第 28 章

    海上邮轮的房间里,月光透过窗户照射进来,月华如水,又澄澈清明。

    落在床上时,将两个人照的分明。

    清里骑在程渡腰上,被男人仰起脖颈吻着,就这么把那张漂亮的脸蛋看的一清二楚,没有漏掉一点。

    她闭上眼睛,也没反抗,就那么享受着。

    腰上有一只手掐着,盈盈一握,被撩拨到恰好的舒适状态,双腿甚至有些不受控制的发软。

    过了许久两个人才从如胶似漆的状态中分开。

    但是也都变得气喘吁吁的,脸上带着点餍足。

    程渡原本就诱人的脸,也染上绯红,带着肉眼可见的情-欲。

    清里把人给推开,脚踩着人走到床边内心五味杂陈,看着程渡的眼中的晦涩,一时不知道该说什么了。

    她脑袋罕见的一片空白,突然被程渡这么“袭击”了一下,甚至有些搞不明白是这人在干什么。

    总不能真的是做了什么亏心事,想借此摆脱嫌疑吧?

    但是程渡会因为什么事而亏心吗?

    不会。

    所以这是为什么?

    她不明白。

    程渡却已经越来越兴奋,他坐起了身子,将自己的得意弟子抱在怀里。

    “刚刚你的动作比以前更利落了,也更迷人了。”

    清里这才明白程渡脑子里在想什么,眼睛一眯,全是算计。

    原来是兴奋了,妈的死变态。

    她低下头,在男人身上轻轻咬了一口,结果的得到的是对方轻微的吸气声。

    “行了,你生什么气呢,你是祖宗行了吧?”

    这点求饶可不能让她高兴去,清里当然没给他好脸色,利落的下了床,把身上的睡衣换成了方便行动的衣服。

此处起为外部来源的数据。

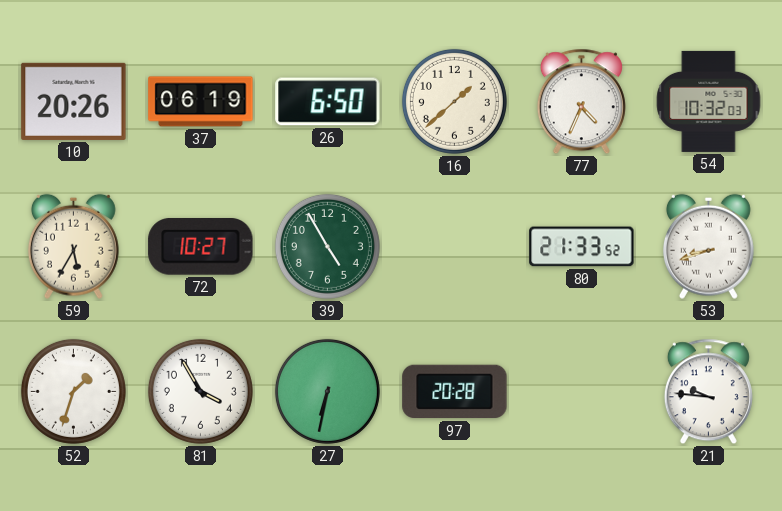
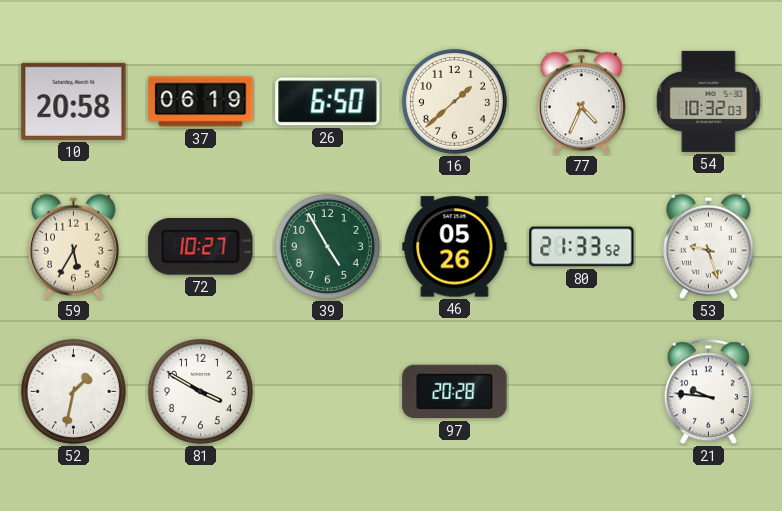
10: 20:26 -> 20:58
46: none -> 05:26
53: 8:42 -> 9:27
52: 1:33 -> 1:32
81: 3:55 -> 3:50
27: 6:32 -> none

    原本活色生香的美人又变得简洁利落起来,让人回想起她拿着啤酒瓶敲人头的样子。

    有点暴力美学的意思,叫人害怕就不会新生厌恶。

    毕竟打的可是个准备仗着权势猥亵人的猥琐男呢。

    还准备一次猥亵两个。

    她将衣服换好的缝隙,程渡也已经准备好了。他将头发重新绑起来,露出来脸颊两侧的皮肤,比刚刚还要漂亮几分,如果是别的人看这张脸都会觉得什么都能答应他。

    可清里不一样,清里只想把这个家伙从船上给登下去。

    “老师,我要出去转转。”她把该带的东西带好,转过头去给程渡说道,“你也要去吗。”

    程渡笑着,有点意味深长,但是又看起来没什么问题,这个笑很好看,可以称得上是一个词——“一笑生花”。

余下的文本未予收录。